### HOW TO COMPLETE THIS TASK
The entries below are to be copied exactly, with every picture left out.

### GIVEN ENTRIES
+++++

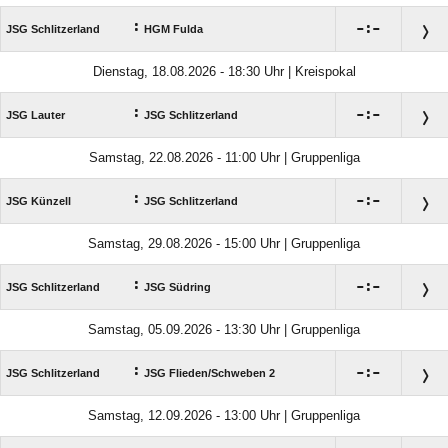
:

:

JSG Schlitzerland
HGM Fulda
Dienstag, 18.08.2026 - 18:30 Uhr | Kreispokal
:

:

JSG Lauter
JSG Schlitzerland
Samstag, 22.08.2026 - 11:00 Uhr | Gruppenliga
:

:

JSG Künzell
JSG Schlitzerland
Samstag, 29.08.2026 - 15:00 Uhr | Gruppenliga
:

:

JSG Schlitzerland
JSG Südring
Samstag, 05.09.2026 - 13:30 Uhr | Gruppenliga
:

:

JSG Schlitzerland
JSG Flieden/​Schweben 2
Samstag, 12.09.2026 - 13:00 Uhr | Gruppenliga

+++++

### TASK ANSWER
:

:

JSG Schlitzerland
HGM Fulda
Dienstag, 18.08.2026 - 18:30 Uhr | Kreispokal
:

:

JSG Lauter
JSG Schlitzerland
Samstag, 22.08.2026 - 11:00 Uhr | Gruppenliga
:

:

JSG Künzell
JSG Schlitzerland
Samstag, 29.08.2026 - 15:00 Uhr | Gruppenliga
:

:

JSG Schlitzerland
JSG Südring
Samstag, 05.09.2026 - 13:30 Uhr | Gruppenliga
:

:

JSG Schlitzerland
JSG Flieden/​Schweben 2
Samstag, 12.09.2026 - 13:00 Uhr | Gruppenliga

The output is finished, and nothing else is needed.